Managing International Shipping Surcharges: What They Are, Why They Happen, and How To Manage Them

January 3, 2019

Retailers are often caught unaware about certain shipping charges, especially when selling cross-border. There are various situations where shipping carriers add fees and surcharges on international deliveries which can result in additional shipping charges that online retailers might not have expected. This can create a significant amount of friction for retailers and numerous challenges in developing a successful international shipping strategy. Firstly, these accessorial fees are difficult to model or plan for since they are applied under specific situations that can vary by location for individual deliveries. Secondly, passing any of these costs on at the point of sale can be difficult since often there isn’t sufficient data to map shipping addresses to those where these fees would be applied. Thirdly, since it’s hard to know when these fees apply, online merchants are sometimes forced to model their shipping strategy in a way that doesn’t take these costs into account. Ultimately, this impacts the profitability of orders affected by these fees. Without a clear understanding of these surcharges, e-commerce businesses struggle with managing margins and pricing, inhibiting the execution of a successful international ship pricing strategy.  

Luckily, understanding and managing these shipping surcharges isn’t quite as hard as you think.

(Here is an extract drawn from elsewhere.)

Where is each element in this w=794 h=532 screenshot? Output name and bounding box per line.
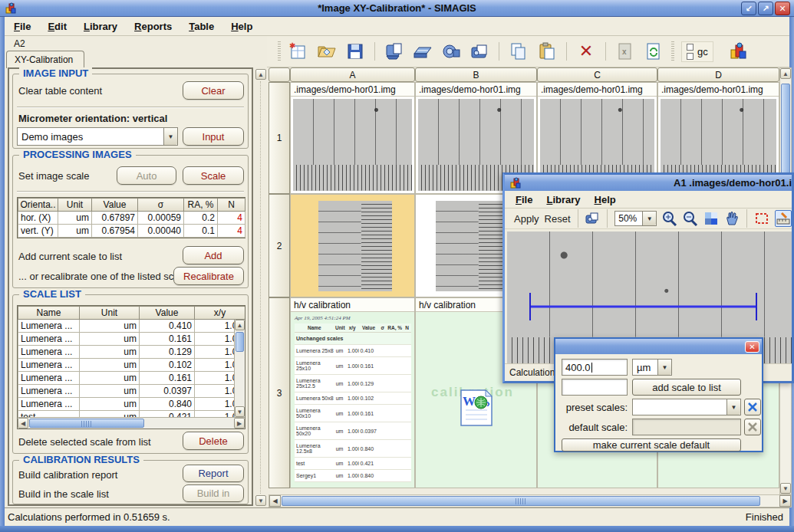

The most common fees not included in rate cards are based on individual deliveries and usually come in the form of fuel surcharges, remote area fees, and disbursement fees. Here’s a quick rundown of how they work:

Fuel surcharges

These are pretty standard across all carriers who will pass on the variability of fuel prices to the shipper. Fluctuations in the market price of oil will affect this charge and can range anywhere from 5% to 15% of the base freight charge, which varies by destination and weight of the shipment. Retailers don’t usually make this fee visible to customers, but when they don’t factor it into their shipping economics they find their true margins are depressed as a result of these additional fees.

Remote area fees

Depending on the shipping service level and specific carrier’s policy, there may be remote-area fees applied to an order. These fees arise when additional resources will be required to make a delivery to hard-to-reach locations. Either the carrier can’t make the delivery themselves and they contract out a special last-mile carrier, or the volume of shipments going to those locations is low resulting in a higher delivery cost.

This usually happens with countries where population density is low, such as central Australia or northern Canada. The extra fee, determined by ship destination address, can range anywhere from $5 to $35 depending on the carrier. This can have a huge impact on margins, especially for online merchants with a low average order value or a disproportionate volume of orders in low density regions.

Disbursement fees

This is a service fee charged by many carriers for paying duty and tax upfront for the shipper when clearing customs. The carrier then charges the shipper for the cost of duty and tax, plus the service fee for floating the funds.

Disbursement fees are a flat fee across all markets but can vary by carrier, and it usually comes to 2% to 4% of the duty and tax paid on a shipment. Merchants rarely pass this along to a customer but as it is often not included in freight cost modelling, it can lead to discrepancies in shipping economics.  

Technology makes it easier to manage

Just being aware of these shipping fees and surcharges doesn’t solve the problem. Incorporating the right merchant shipping surcharge management controls, like the ones available in Flow’s Console, will bring transparency and control for merchants when faced with these variable fees. Armed with the information, online retailers have visibility into when they can expect to be charged and why, and which deliveries are affected by market. Furthermore, online retailers are now able to design an informed international shipping strategy for each market to create a sustainable unit economics model for their business.

Working closely with its shipping carriers, Flow has carefully modeled how the major fees are applied in practice in order to provide our clients with the ability to easily manage these fees. This unique capability and features within our solution gives merchants the option to pass the cost of the fees on to their customers at the point of purchase or to absorb the cost themselves in their margins.